I don’t know what happens next. I don’t know if Michigan ends up winning the national championship in football and, for the first time in my sports fandom, I see a team I support win the title in their sport. They certainly aren’t the favorite to do so. But it’s also something I no longer care about. They’ve already accomplished so much, and every week, I’ve been able to talk about the games with my dad and keep our connection alight. I think that is more important to me than the championship now.

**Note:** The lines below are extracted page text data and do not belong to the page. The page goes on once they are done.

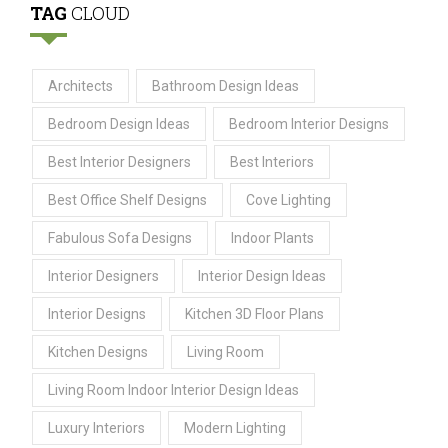
TAG
CLOUD
Architects
Bathroom Design Ideas
Bedroom Design Ideas
Bedroom Interior Designs
Best Interior Designers
Best Interiors
Best Office Shelf Designs
Cove Lighting
Fabulous Sofa Designs
Indoor Plants
Interior Designers
Interior Design Ideas
Interior Designs
Kitchen 3D Floor Plans
Kitchen Designs
Living Room
Living Room Indoor Interior Design Ideas
Luxury Interiors
Modern Lighting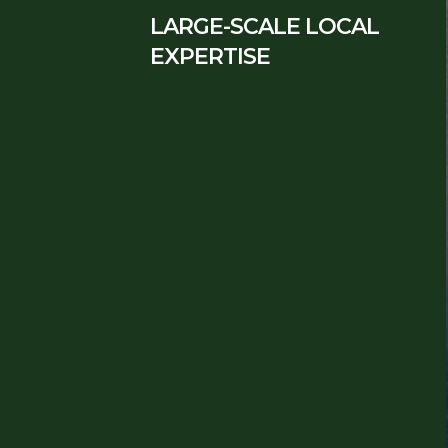
LARGE-SCALE LOCAL
EXPERTISE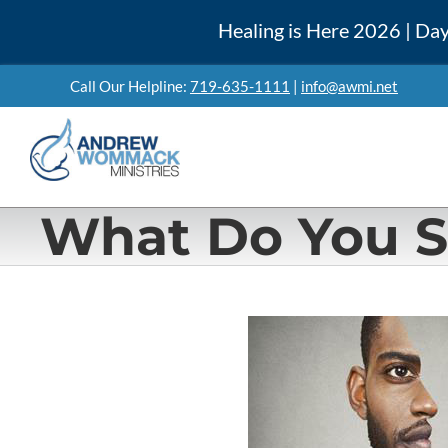
Skip
Healing is Here 2026 | Day
to
content
Call Our Helpline:
719-635-1111
|
info@awmi.net
What Do You 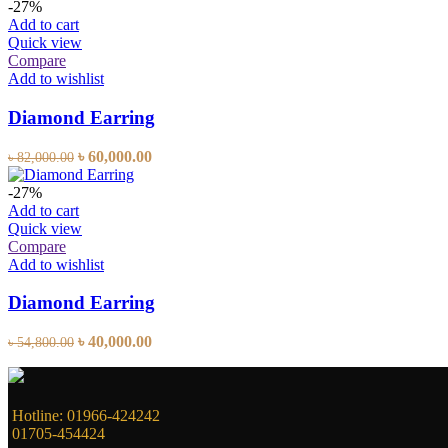
was:
is:
-27%
৳ 30,100.00.
৳ 22,000.00.
Add to cart
Quick view
Compare
Add to wishlist
Diamond Earring
Original
Current
৳
60,000.00
৳
82,000.00
price
price
was:
is:
-27%
৳ 82,000.00.
৳ 60,000.00.
Add to cart
Quick view
Compare
Add to wishlist
Diamond Earring
Original
Current
৳
40,000.00
৳
54,800.00
price
price
was:
is:
৳ 54,800.00.
৳ 40,000.00.
Hotline: 01966-424242
01705-454424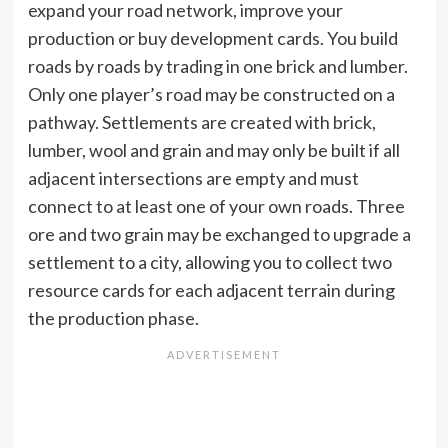
expand your road network, improve your
production or buy development cards. You build
roads by roads by trading in one brick and lumber.
Only one player’s road may be constructed on a
pathway. Settlements are created with brick,
lumber, wool and grain and may only be built if all
adjacent intersections are empty and must
connect to at least one of your own roads. Three
ore and two grain may be exchanged to upgrade a
settlement to a city, allowing you to collect two
resource cards for each adjacent terrain during
the production phase.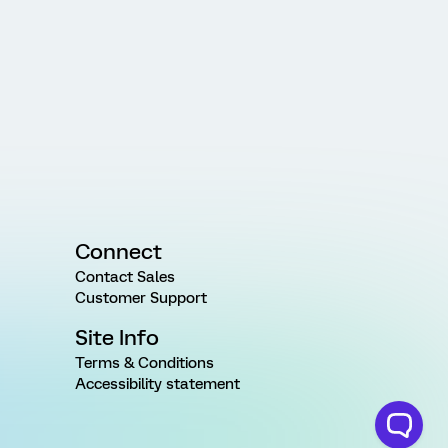
Connect
Contact Sales
Customer Support
Site Info
Terms & Conditions
Accessibility statement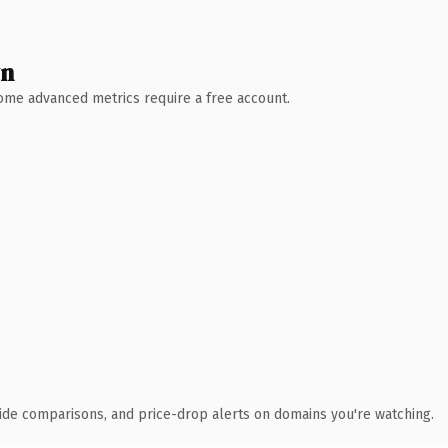
wn
 Some advanced metrics require a free account.
ide comparisons, and price-drop alerts on domains you're watching.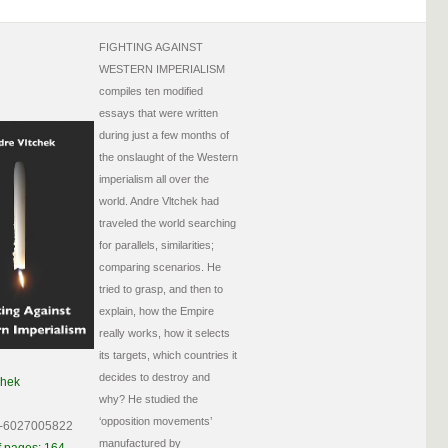
FIGHTING AGAINST
WESTERN IMPERIALISM
compiles ten modified
essays that were written
during just a few months of
the onslaught of the Western
imperialism all over the
world. Andre Vltchek had
traveled the world searching
for parallels, similarities;
comparing scenarios. He
tried to grasp, and then to
explain, how the Empire
really works, how it selects
its targets, which countries it
decides to destroy and
chek
why? He studied the
‘opposition movements’
-6027005822
manufactured by
 pages: 164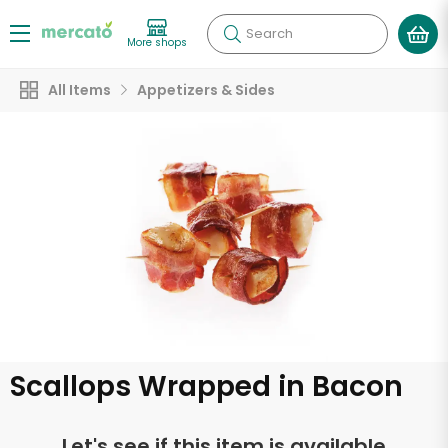
Search
More shops
All Items
Appetizers & Sides
Scallops Wrapped in Bacon
Let's see if this item is available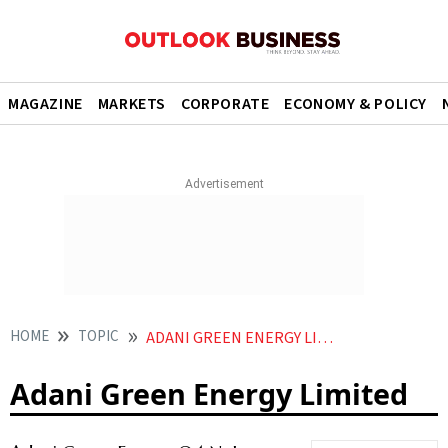
MAGAZINE
MARKETS
CORPORATE
ECONOMY & POLICY
HOME
TOPIC
ADANI GREEN ENERGY LIMITED
Adani Green Energy Limited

Unlike when I grew up, we don’t get to watch all of the games in the same house anymore. I’m rarely able to see more than perhaps 2-3 games a season with him. Yet this year, it felt like we were in the same house again, every week. The very first game of the season, when Michigan played Western Michigan University, I told him that I was ready to quit watching college football permanently. Prior to the last month-plus, I haven’t felt any joy or sustained interest watching this sport in a few years, and truth be told, I still barely watched any college football prior to mid-November that didn’t involve Michigan or Tennessee. It’s definitely sour grapes, but can you blame me – us – for being tired of the losing? For being tired of every single season ending with zero surprises? For pivoting all the way to a sport in college basketball that never has two seasons unfold the same way?

His response was this: “You’ve got to invest. Even if it kills you, just invest in one team, because it’s still worth it.” It was. It is. It forever will be. For three months in 2021 and 24 hours in Indianapolis, I’ve felt like the wide-eyed child that loved sports in the first place again. It’s all thanks to my father, who will conspire a DDOS attack once he finds out I have posted pictures of him on the Internet. It’s still worth it.

It was all worth it, all this time.

Tennessee basketball coverage will resume tomorrow. For now, I’m taking a day off of fandom and job requirements to simply be happy.